■ YOUR OBJECTIVE
Return only how many lines in the data include the string "bunkovej".

■ Records from a dataset
◆ ◆ ◆ ◆

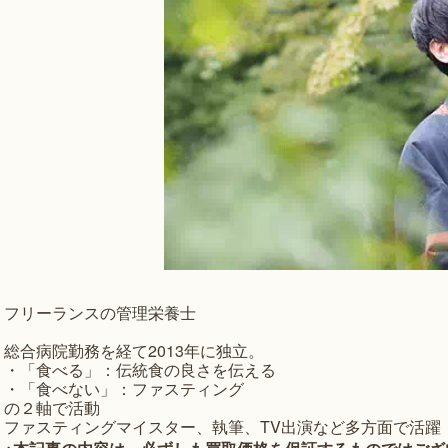
フリーランスの管理栄養士
総合病院勤務を経て2013年に独立。
・「食べる」：伝統食の良さを伝える
・「食べない」：ファスティング
の２軸で活動
ファスティングマイスター、執筆、TV出演など多方面で活躍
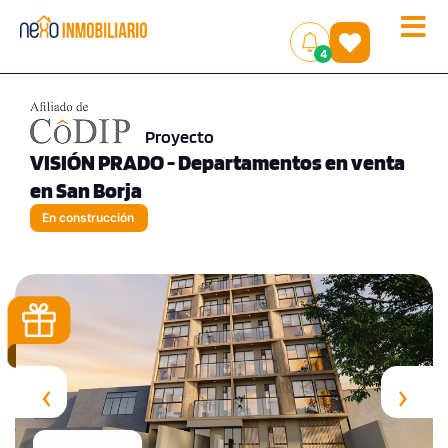
Toggle
(
)
4
naviga
Proyecto
VISIÓN PRADO - Departamentos en venta
en San Borja
En construcción
‹
›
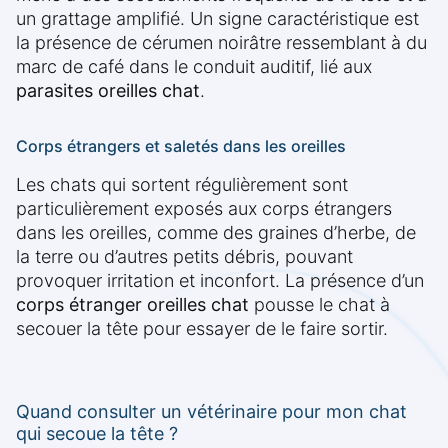
un grattage amplifié. Un signe caractéristique est
la présence de cérumen noirâtre ressemblant à du
marc de café dans le conduit auditif, lié aux
parasites oreilles chat
.
Corps étrangers et saletés dans les oreilles
Les chats qui sortent régulièrement sont
particulièrement exposés aux corps étrangers
dans les oreilles, comme des graines d’herbe, de
la terre ou d’autres petits débris, pouvant
provoquer irritation et inconfort. La présence d’un
corps étranger oreilles chat
pousse le chat à
secouer la tête pour essayer de le faire sortir.
Quand consulter un vétérinaire pour mon chat
qui secoue la tête ?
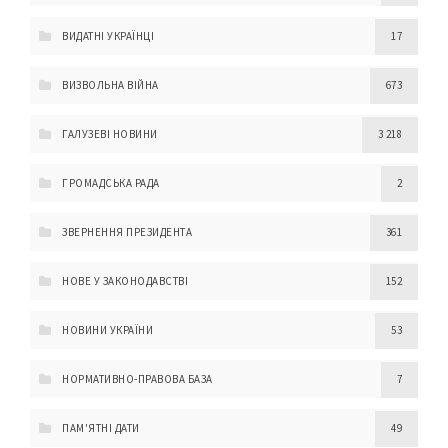
ВИДАТНІ УКРАЇНЦІ
17
ВИЗВОЛЬНА ВІЙНА
673
ГАЛУЗЕВІ НОВИНИ
3 218
ГРОМАДСЬКА РАДА
2
ЗВЕРНЕННЯ ПРЕЗИДЕНТА
361
НОВЕ У ЗАКОНОДАВСТВІ
152
НОВИНИ УКРАЇНИ
53
НОРМАТИВНО-ПРАВОВА БАЗА
7
ПАМ'ЯТНІ ДАТИ
49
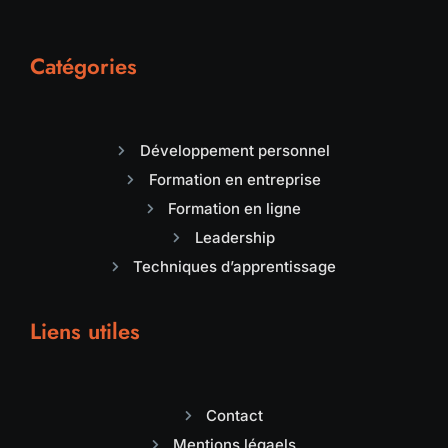
Catégories
Développement personnel
Formation en entreprise
Formation en ligne
Leadership
Techniques d’apprentissage
Liens utiles
Contact
Mentions légaels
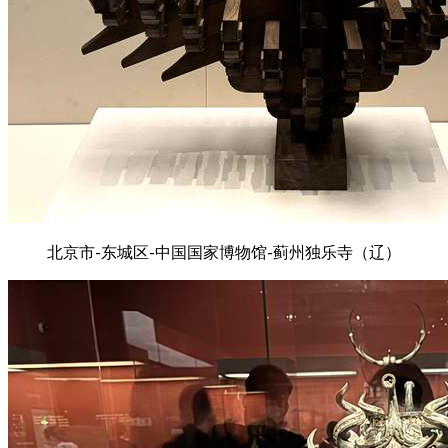
北京市-东城区-中国国家博物馆-蓟州独乐寺（辽）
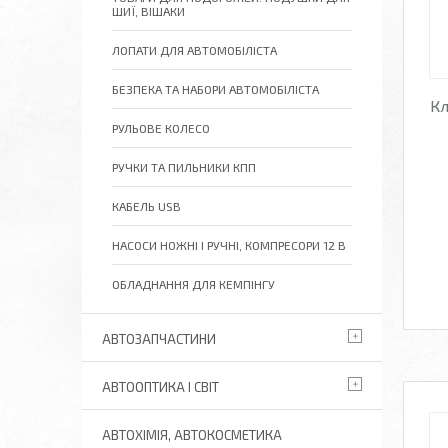
ШИЇ, ВІШАКИ
ЛОПАТИ ДЛЯ АВТОМОБІЛІСТА
БЕЗПЕКА ТА НАБОРИ АВТОМОБІЛІСТА
Кл
РУЛЬОВЕ КОЛЕСО
РУЧКИ ТА ПИЛЬНИКИ КПП
КАБЕЛЬ USB
НАСОСИ НОЖНІ І РУЧНІ, КОМПРЕСОРИ 12 В
ОБЛАДНАННЯ ДЛЯ КЕМПІНГУ
АВТОЗАПЧАСТИНИ
АВТООПТИКА І СВІТ
АВТОХІМІЯ, АВТОКОСМЕТИКА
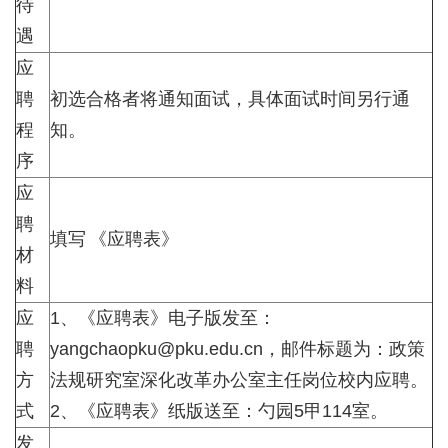
待
遇
应
聘
初选合格者将通知面试，具体面试时间另行通
程
知。
序
应
聘
填写
《应聘表》
材
料
应
1、《应聘表》电子版发至：
聘
yangchaopku@pku.edu.cn
，邮件标题为：政策
方
法规研究室深化改革办公室主任岗位校内应聘。
式
2、《应聘表》纸版送至：勺园5甲114室。
发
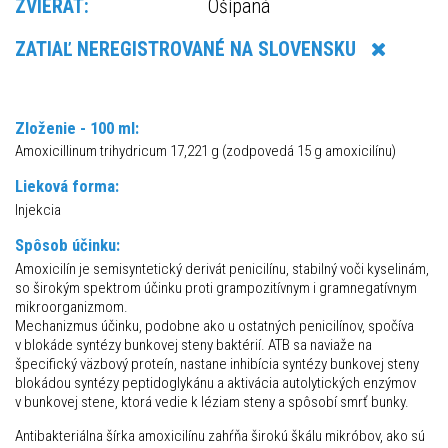
ZVIERAT:
Ošípaná
ZATIAĽ NEREGISTROVANÉ NA SLOVENSKU
Zloženie - 100 ml:
Amoxicillinum trihydricum 17,221 g (zodpovedá 15 g amoxicilínu)
Lieková forma:
Injekcia
Spôsob účinku:
Amoxicilín je semisyntetický derivát penicilínu, stabilný voči kyselinám,
so širokým spektrom účinku proti grampozitívnym i gramnegatívnym
mikroorganizmom.
Mechanizmus účinku, podobne ako u ostatných penicilínov, spočíva
v blokáde syntézy bunkovej steny baktérií. ATB sa naviaže na
špecifický väzbový proteín, nastane inhibícia syntézy bunkovej steny
blokádou syntézy peptidoglykánu a aktivácia autolytických enzýmov
v bunkovej stene, ktorá vedie k léziam steny a spôsobí smrť bunky.
Antibakteriálna šírka amoxicilínu zahŕňa širokú škálu mikróbov, ako sú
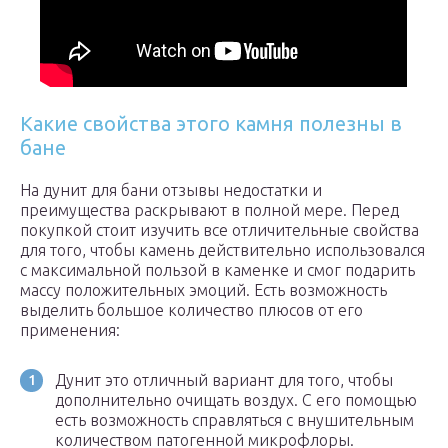
Какие свойства этого камня полезны в
бане
На дунит для бани отзывы недостатки и
преимущества раскрывают в полной мере. Перед
покупкой стоит изучить все отличительные свойства
для того, чтобы камень действительно использовался
с максимальной пользой в каменке и смог подарить
массу положительных эмоций. Есть возможность
выделить большое количество плюсов от его
применения:
Дунит это отличный вариант для того, чтобы
дополнительно очищать воздух. С его помощью
есть возможность справляться с внушительным
количеством патогенной микрофлоры.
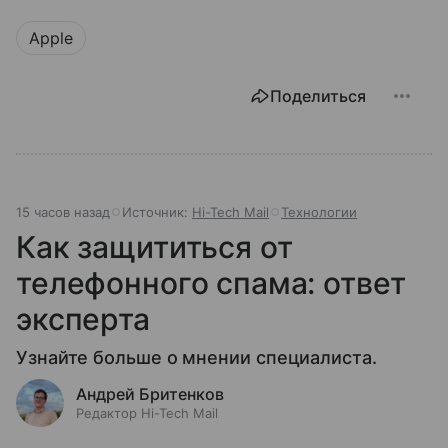
Apple
Поделиться
15 часов назад
Источник:
Hi-Tech Mail
Технологии
Как защититься от
телефонного спама: ответ
эксперта
Узнайте больше о мнении специалиста.
Андрей Бритенков
Редактор Hi-Tech Mail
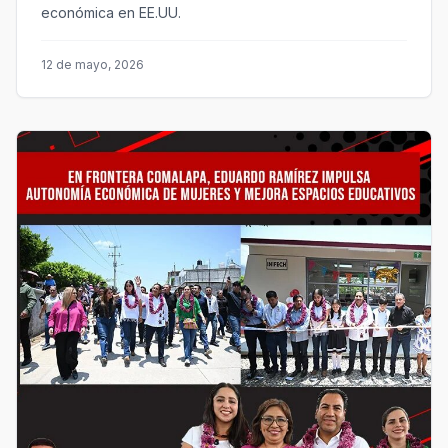
económica en EE.UU.
12 de mayo, 2026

◆ ◆ ◆ ◆

■ YOUR SOLUTION
3